You need to be aware of the stories you tell yourself.
Why? Because our minds are more powerful than we know.
How do I know? I don’t know, I read an article.
Ten years ago, some scientists studied a bunch of hotel maids. One group of ladies had their work reviewed down to the detail. The researchers told them how many calories they burned every day with every activity, and that they met the surgeon general's definition of an active lifestyle. Wow. Makes your desk job feel a little less appealing, huh?
The other group of maids were told shit, as science goes.
What do you think happened?
Well, one month later, the maids that were told they were active, the maids that were told they were burning calories, they actually did. They lost weight, they dropped their waist-to-hip ratio and their blood pressure decreased by 10 percent.

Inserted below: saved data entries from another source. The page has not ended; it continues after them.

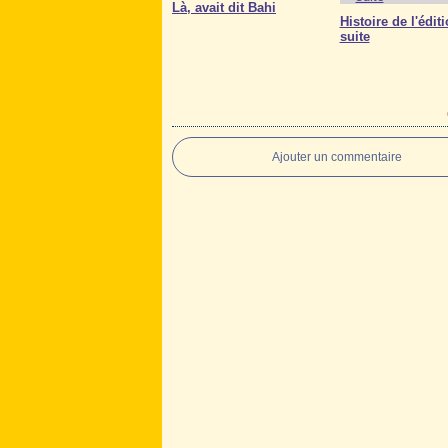
Là, avait dit Bahi
Histoire de l'éditi
suite
Ajouter un commentaire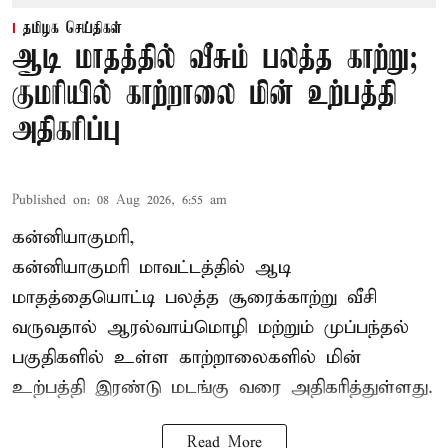
தமிழக செய்திகள்
ஆடி மாதத்தில் வீசும் பலத்த காற்று;
குமரியில் காற்றாலை மின் உற்பத்தி
அதிகரிப்பு
Published on
:
08 Aug 2026, 6:55 am
கன்னியாகுமரி,
கன்னியாகுமரி மாவட்டத்தில் ஆடி
மாதத்தையொட்டி பலத்த சூரைக்காற்று வீசி
வருவதால் ஆரல்வாய்மொழி மற்றும் முப்பந்தல்
பகுதிகளில் உள்ள காற்றாலைகளில் மின்
உற்பத்தி இரண்டு மடங்கு வரை அதிகரித்துள்ளது.
Read More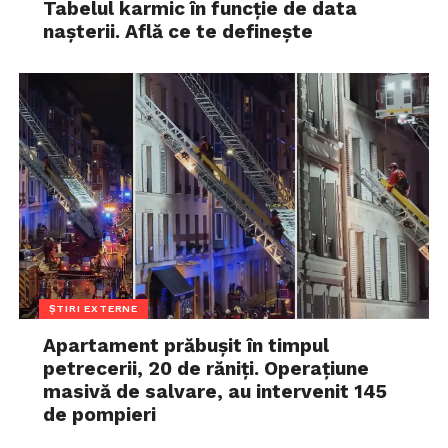
Tabelul karmic în funcție de data
nașterii. Află ce te definește
ȘTIRI EXTERNE
Apartament prăbușit în timpul
petrecerii, 20 de răniți. Operațiune
masivă de salvare, au intervenit 145
de pompieri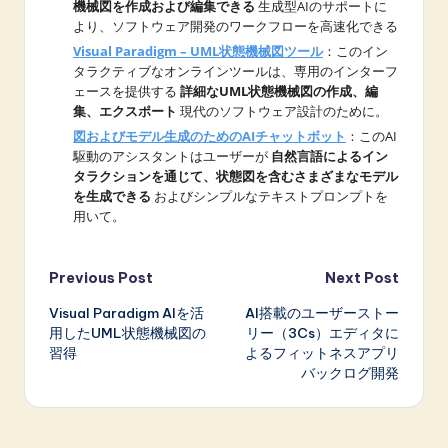
機械図を作成および編集できる
生成型AIのサポートに
より、ソフトウェア開発のワークフローを高速化できる
Visual Paradigm – UML状態機械図ツール
：このイン
タラクティブなオンラインツールは、専用のインターフ
ェースを提供する
詳細なUML状態機械図の作成、編
集、エクスポート
現代のソフトウェア設計のために。
図およびモデル生成のためのAIチャットボット
：このAI
駆動のアシスタントはユーザーが
自然言語によるイン
タラクションを通じて、状態図を含むさまざまなモデル
を生成できる
およびシンプルなテキストプロンプトを
用いて。
Post
Previous Post
Next Post
Visual Paradigm AIを活
AI搭載のユーザーストー
navigation
用したUML状態機械図の
リー（3Cs）エディタに
習得
よるフィットネスアプリ
バックログ開発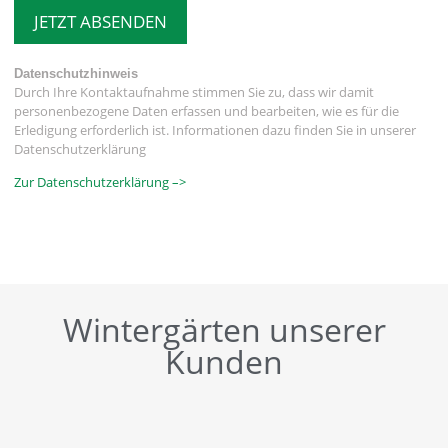
JETZT ABSENDEN
Datenschutzhinweis
Durch Ihre Kontaktaufnahme stimmen Sie zu, dass wir damit
personenbezogene Daten erfassen und bearbeiten, wie es für die
Erledigung erforderlich ist. Informationen dazu finden Sie in unserer
Datenschutzerklärung
Zur Datenschutzerklärung –>
Wintergärten unserer
Kunden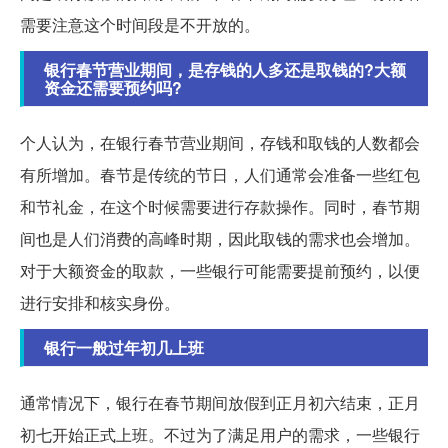
需要注意这个时间段是不开放的。
银行春节营业期间，是存钱的人多还是取钱的?大额
资金还需要预约吗?
个人认为，在银行春节营业期间，存钱和取钱的人数都会
有所增加。春节是传统的节日，人们通常会准备一些红包
和节礼金，在这个时候需要进行存款操作。同时，春节期
间也是人们消费的高峰时期，因此取钱的需求也会增加。
对于大额资金的取款，一些银行可能需要提前预约，以便
进行安排和核实身份。
银行一般过年初几上班
通常情况下，银行在春节期间放假到正月初六结束，正月
初七开始正式上班。不过为了满足用户的需求，一些银行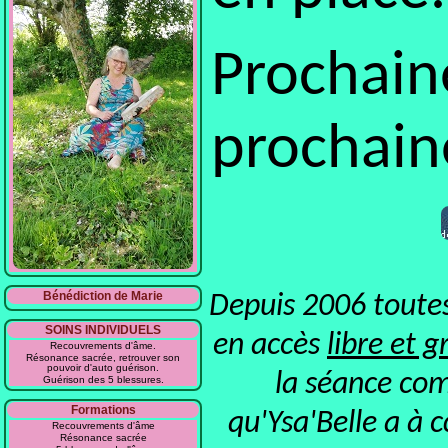
Prochain
prochain
Bénédiction de Marie
Depuis 2006 toutes
SOINS INDIVIDUELS
en accès
libre et g
Recouvrements d'âme.
Résonance sacrée, retrouver son
pouvoir d'auto guérison.
la séance com
Guérison des 5 blessures.
Formations
qu'Ysa'Belle a à 
Recouvrements d'âme
Résonance sacrée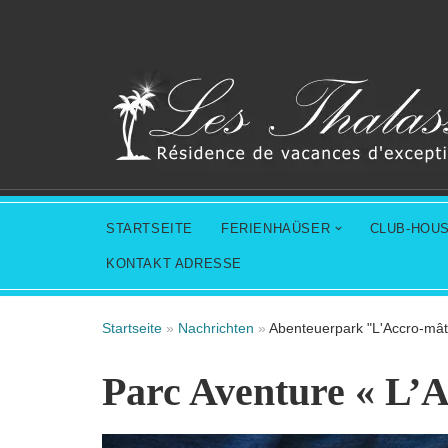
Zum
Inhalt
springen
STARTSEITE
FERIENHAÜSER
CLUB-HOU
KONTAKT ADRESSE
Startseite
»
Nachrichten
»
Abenteuerpark "L'Accro-mât
Parc Aventure « L’A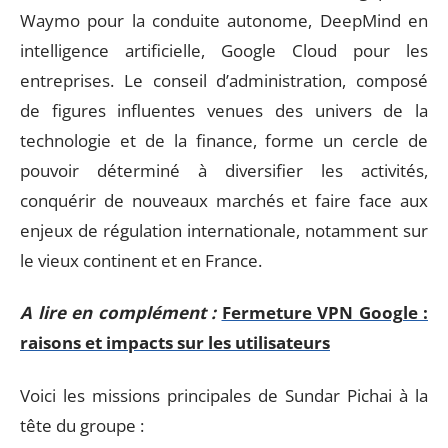
Waymo pour la conduite autonome, DeepMind en
intelligence artificielle, Google Cloud pour les
entreprises. Le conseil d’administration, composé
de figures influentes venues des univers de la
technologie et de la finance, forme un cercle de
pouvoir déterminé à diversifier les activités,
conquérir de nouveaux marchés et faire face aux
enjeux de régulation internationale, notamment sur
le vieux continent et en France.
A lire en complément :
Fermeture VPN Google :
raisons et impacts sur les utilisateurs
Voici les missions principales de Sundar Pichai à la
tête du groupe :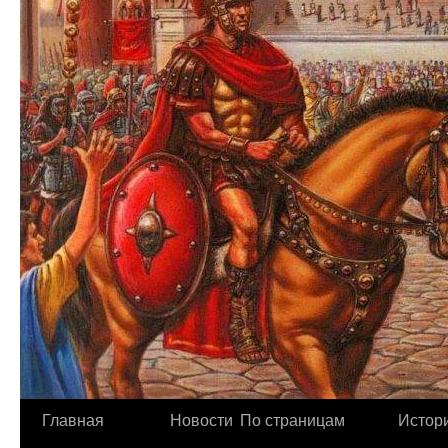
Главная
Новости
По страницам
Истори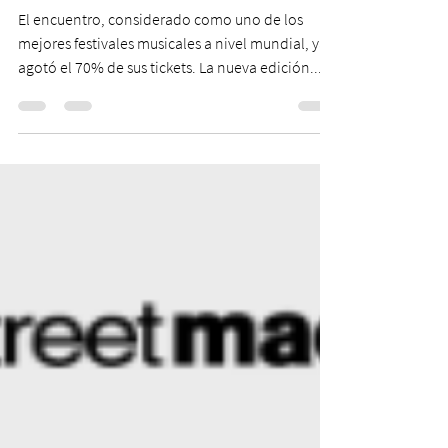
2023
El encuentro, considerado como uno de los
mejores festivales musicales a nivel mundial, ya
agotó el 70% de sus tickets. La nueva edición...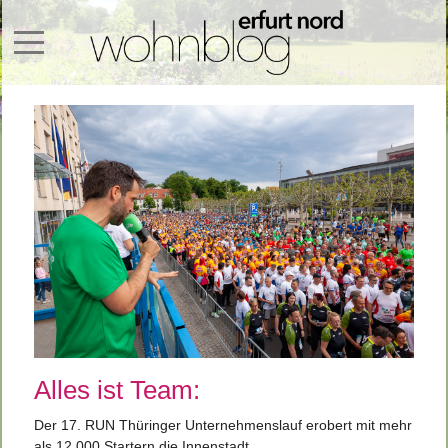
Mobile Menu Toggle
Alles ist Team:
Der 17. RUN Thüringer Unternehmenslauf erobert mit mehr
als 12.000 Startern die Innenstadt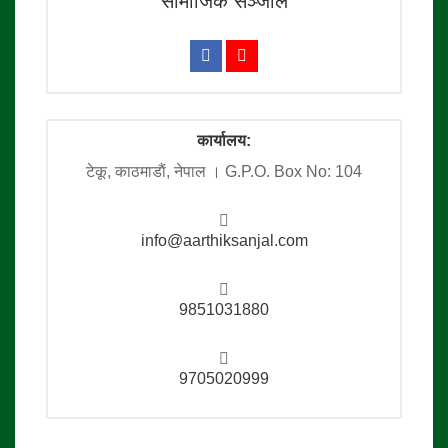
सामाजिक सञ्जाल
कार्यालय:
टेकू, काठमाडाैं, नेपाल । G.P.O. Box No: 104
info@aarthiksanjal.com
9851031880
9705020999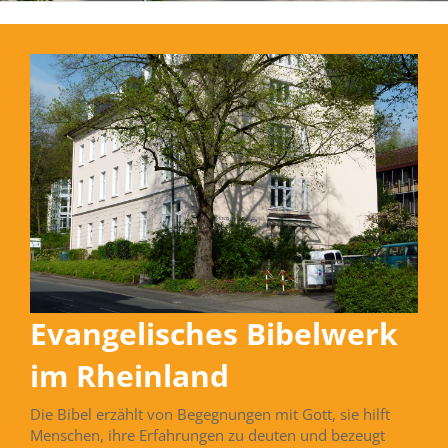
Evangelisches Bibelwerk
im Rheinland
Die Bibel erzählt von Begegnungen mit Gott, sie hilft
Menschen, ihre Erfahrungen zu deuten und bezeugt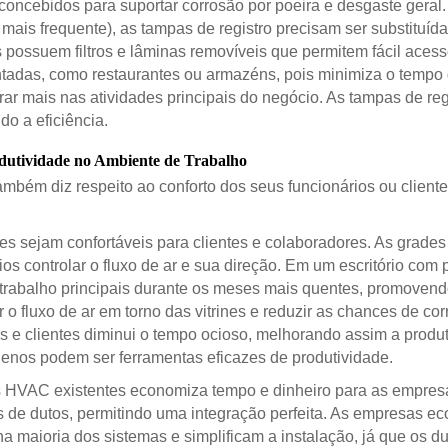
 concebidos para suportar corrosão por poeira e desgaste geral
mais frequente), as tampas de registro precisam ser substituí
possuem filtros e lâminas removíveis que permitem fácil acess
tadas, como restaurantes ou armazéns, pois minimiza o temp
ar mais nas atividades principais do negócio. As tampas de re
o a eficiência.
odutividade no Ambiente de Trabalho
bém diz respeito ao conforto dos seus funcionários ou clientes
s sejam confortáveis para clientes e colaboradores. As grade
os controlar o fluxo de ar e sua direção. Em um escritório com
e trabalho principais durante os meses mais quentes, promovend
r o fluxo de ar em torno das vitrines e reduzir as chances de co
ios e clientes diminui o tempo ocioso, melhorando assim a produt
nos podem ser ferramentas eficazes de produtividade.
mas HVAC existentes economiza tempo e dinheiro para as empres
 de dutos, permitindo uma integração perfeita. As empresas e
a maioria dos sistemas e simplificam a instalação, já que os 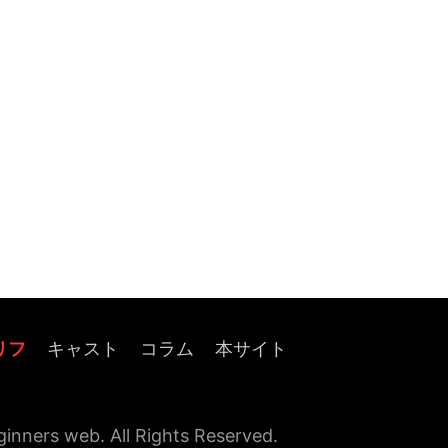
リフ
キャスト
コラム
本サイト
rs web. All Rights Reserved.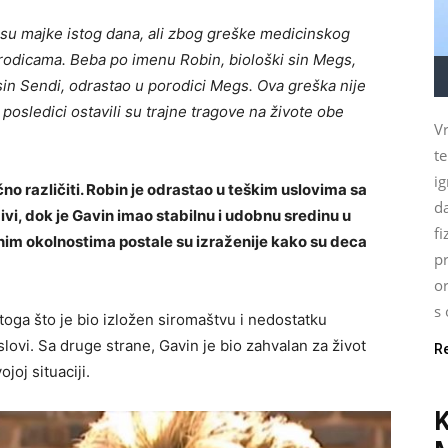
 su majke istog dana, ali zbog greške medicinskog
orodicama. Beba po imenu Robin, biološki sin Megs,
sin Sendi, odrastao u porodici Megs. Ova greška nije
posledici ostavili su trajne tragove na živote obe
Vr
t
ig
čno različiti. Robin je odrastao u teškim uslovima sa
d
i, dok je Gavin imao stabilnu i udobnu sredinu u
fi
tnim okolnostima postale su izraženije kako su deca
pr
o
s 
 toga što je bio izložen siromaštvu i nedostatku
slovi. Sa druge strane, Gavin je bio zahvalan za život
R
joj situaciji.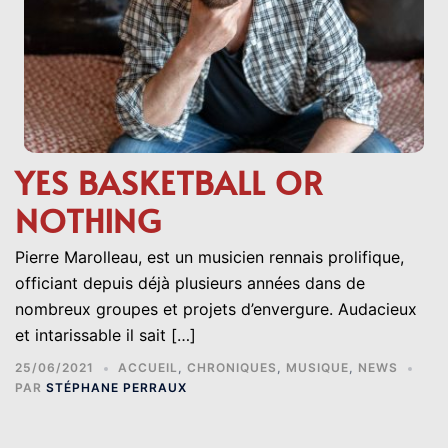
YES BASKETBALL OR
NOTHING
Pierre Marolleau, est un musicien rennais prolifique,
officiant depuis déjà plusieurs années dans de
nombreux groupes et projets d’envergure. Audacieux
et intarissable il sait […]
25/06/2021
ACCUEIL
,
CHRONIQUES
,
MUSIQUE
,
NEWS
PAR
STÉPHANE PERRAUX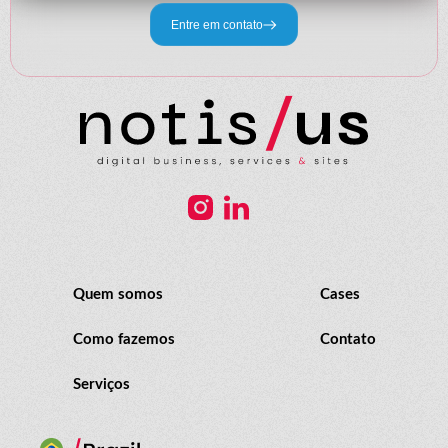
Entre em contato
Quem somos
Cases
Como fazemos
Contato
Serviços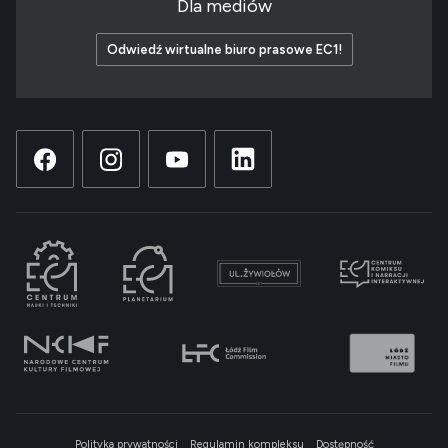
Dla mediów
Odwiedź wirtualne biuro prasowe EC1!
Polityka prywatności
Regulamin kompleksu
Dostępność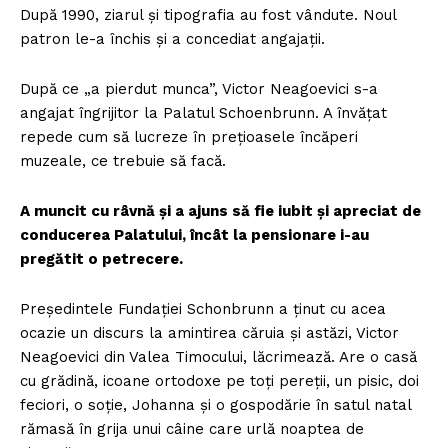
După 1990, ziarul și tipografia au fost vândute. Noul
patron le-a închis și a concediat angajații.
După ce „a pierdut munca”, Victor Neagoevici s-a
angajat îngrijitor la Palatul Schoenbrunn. A învățat
repede cum să lucreze în prețioasele încăperi
muzeale, ce trebuie să facă.
A muncit cu râvnă și a ajuns să fie iubit și apreciat de
conducerea Palatului, încât la pensionare i-au
pregătit o petrecere.
Președintele Fundației Schonbrunn a ținut cu acea
ocazie un discurs la amintirea căruia și astăzi, Victor
Neagoevici din Valea Timocului, lăcrimează. Are o casă
cu grădină, icoane ortodoxe pe toți pereții, un pisic, doi
feciori, o soție, Johanna și o gospodărie în satul natal
rămasă în grija unui câine care urlă noaptea de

They didn’t even realize what they were doing. But once they put their mind to it, the body followed.
Scientists are still arguing about what happened here, whether or not this was a placebo at work, but honestly it doesn’t really matter to me. What it shows is we’re a bunch of monkeys that tell stories. A bunch of monkeys telling stories to ourselves and to each other. And those stories have consequences.
Don’t think so? When you watch a movie, do you ever cry? Or jump at a scary bit? Are there really people in front of you making you experience the reality on the screen?
If you think about tigers trying to wear your skin right before you’re going to bed, do you think you’ll fall sleep easy?
Our brains aren’t dumb for thinking these things, they’re more powerful than we know. But we don’t take advantage of it. We worry about getting to the gym and sweating on the treadmill, but we don’t change the bad stories we tell ourselves.
If we knew what was good for us, we’d start thinking about it.